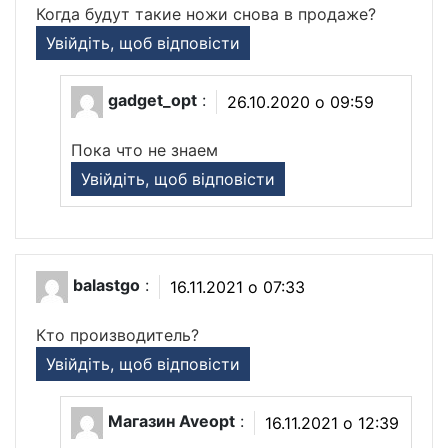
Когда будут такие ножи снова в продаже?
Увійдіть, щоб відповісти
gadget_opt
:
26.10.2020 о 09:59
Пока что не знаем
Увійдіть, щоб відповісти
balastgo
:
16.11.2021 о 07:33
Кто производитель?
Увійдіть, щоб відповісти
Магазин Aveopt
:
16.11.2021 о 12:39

...

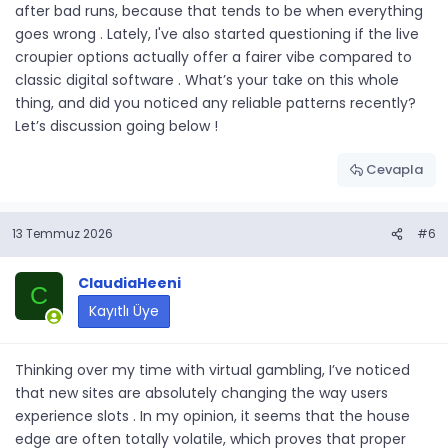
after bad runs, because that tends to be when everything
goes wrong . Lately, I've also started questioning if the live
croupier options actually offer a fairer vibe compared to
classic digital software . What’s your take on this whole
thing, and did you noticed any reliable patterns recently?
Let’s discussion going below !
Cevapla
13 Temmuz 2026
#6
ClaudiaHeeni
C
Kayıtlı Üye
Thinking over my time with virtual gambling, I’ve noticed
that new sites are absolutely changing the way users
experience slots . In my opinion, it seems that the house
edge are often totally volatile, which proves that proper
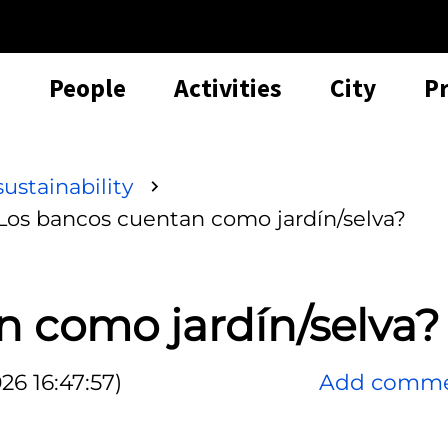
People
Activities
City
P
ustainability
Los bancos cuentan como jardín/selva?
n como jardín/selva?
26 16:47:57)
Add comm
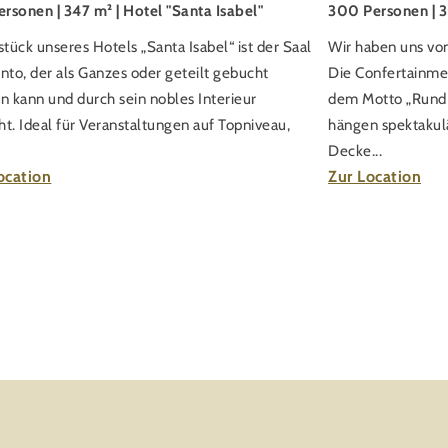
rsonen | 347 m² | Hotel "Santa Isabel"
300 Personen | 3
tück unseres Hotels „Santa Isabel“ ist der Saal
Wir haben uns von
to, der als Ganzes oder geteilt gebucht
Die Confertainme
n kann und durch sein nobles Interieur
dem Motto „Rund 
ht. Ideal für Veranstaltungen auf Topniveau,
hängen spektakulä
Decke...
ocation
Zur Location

= Assignment =
Search the entries for the word "Isabel", then copy every line in which it is found.

= Response =
rsonen | 347 m² | Hotel "Santa Isabel"
tück unseres Hotels „Santa Isabel“ ist der Saal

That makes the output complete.